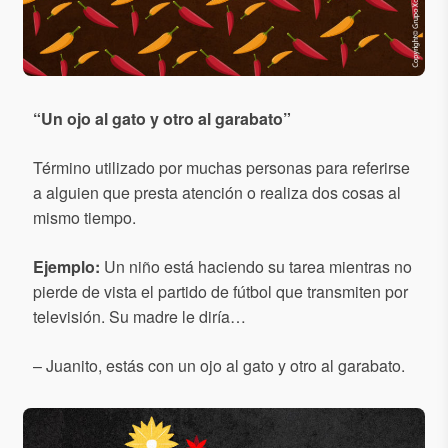
“
Un ojo al gato y otro al garabato
”
Término utilizado por muchas personas para referirse
a alguien que presta atención o realiza dos cosas al
mismo tiempo.
Ejemplo:
Un niño está haciendo su tarea mientras no
pierde de vista el partido de fútbol que transmiten por
televisión. Su madre le diría…
– Juanito, estás con un ojo al gato y otro al garabato.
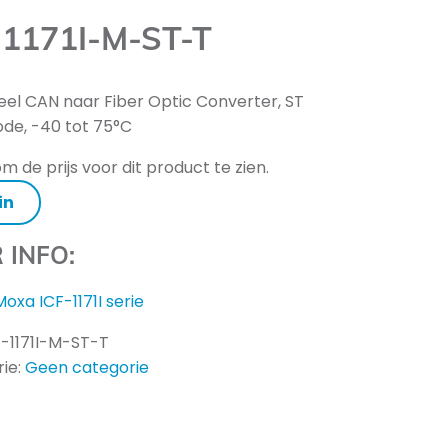
-1171I-M-ST-T
ieel CAN naar Fiber Optic Converter, ST
de, -40 tot 75°C
m de prijs voor dit product te zien.
in
 INFO:
Moxa ICF-1171I serie
F-1171I-M-ST-T
ie:
Geen categorie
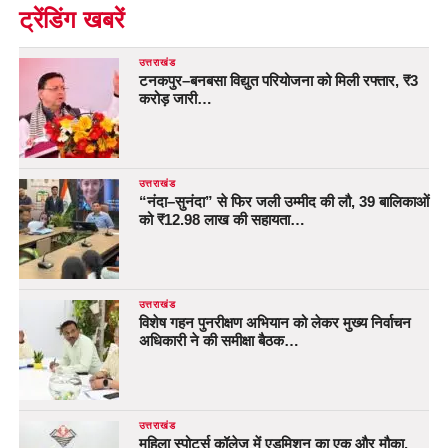
ट्रेंडिंग खबरें
उत्तराखंड
टनकपुर–बनबसा विद्युत परियोजना को मिली रफ्तार, ₹3
करोड़ जारी…
उत्तराखंड
“नंदा–सुनंदा” से फिर जली उम्मीद की लौ, 39 बालिकाओं
को ₹12.98 लाख की सहायता…
उत्तराखंड
विशेष गहन पुनरीक्षण अभियान को लेकर मुख्य निर्वाचन
अधिकारी ने की समीक्षा बैठक…
उत्तराखंड
महिला स्पोर्ट्स कॉलेज में एडमिशन का एक और मौका,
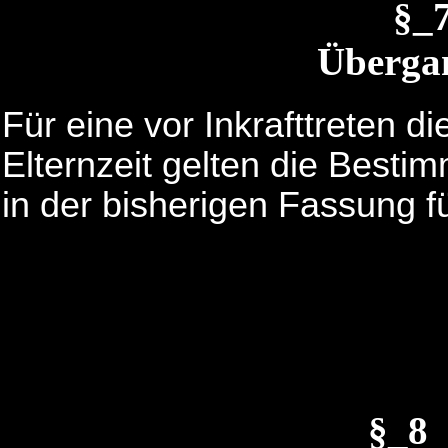
§_
Übergan
Für eine vor Inkrafttreten d
Elternzeit gelten die Besti
in der bisherigen Fassung fü
§_8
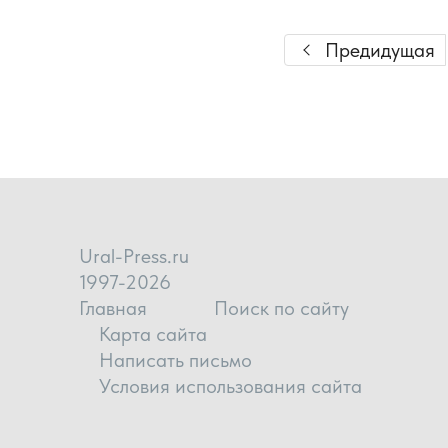
Предидущая
Ural-Press.ru
1997-2026
Главная
Поиск по сайту
Карта сайта
Написать письмо
Условия использования сайта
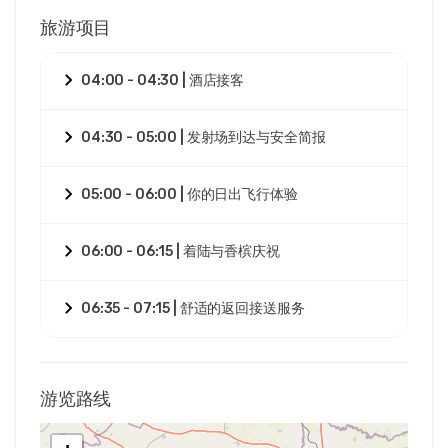
旅游项目
04:00 - 04:30 | 酒店接客
04:30 - 05:00 | 发射场到达与安全简报
05:00 - 06:00 | 你的日出飞行体验
06:00 - 06:15 | 着陆与香槟庆祝
06:35 - 07:15 | 舒适的返回接送服务
游览路线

__Assignment__. Each record should appear again exactly as it stands, with no picture included.

__Reply to the exercise__.
“
Un ojo al gato y otro al garabato
”
Término utilizado por muchas personas para referirse
a alguien que presta atención o realiza dos cosas al
mismo tiempo.
Ejemplo:
Un niño está haciendo su tarea mientras no
pierde de vista el partido de fútbol que transmiten por
televisión. Su madre le diría…
– Juanito, estás con un ojo al gato y otro al garabato.
-1171I-M-ST-T
ieel CAN naar Fiber Optic Converter, ST
de, -40 tot 75°C
m de prijs voor dit product te zien.
in
 INFO:
Moxa ICF-1171I serie
F-1171I-M-ST-T
ie:
Geen categorie
ट्रेंडिंग खबरें
उत्तराखंड
टनकपुर–बनबसा विद्युत परियोजना को मिली रफ्तार, ₹3
करोड़ जारी…
उत्तराखंड
“नंदा–सुनंदा” से फिर जली उम्मीद की लौ, 39 बालिकाओं
को ₹12.98 लाख की सहायता…
उत्तराखंड
विशेष गहन पुनरीक्षण अभियान को लेकर मुख्य निर्वाचन
अधिकारी ने की समीक्षा बैठक…
उत्तराखंड
महिला स्पोर्ट्स कॉलेज में एडमिशन का एक और मौका,
§_
Übergan
Für eine vor Inkrafttreten d
Elternzeit gelten die Besti
in der bisherigen Fassung fü
§_8
Предидущая
Ural-Press.ru
1997-2026
Главная
Поиск по сайту
Карта сайта
Написать письмо
Условия использования сайта
旅游项目
04:00 - 04:30 | 酒店接客
04:30 - 05:00 | 发射场到达与安全简报
05:00 - 06:00 | 你的日出飞行体验
06:00 - 06:15 | 着陆与香槟庆祝
06:35 - 07:15 | 舒适的返回接送服务
游览路线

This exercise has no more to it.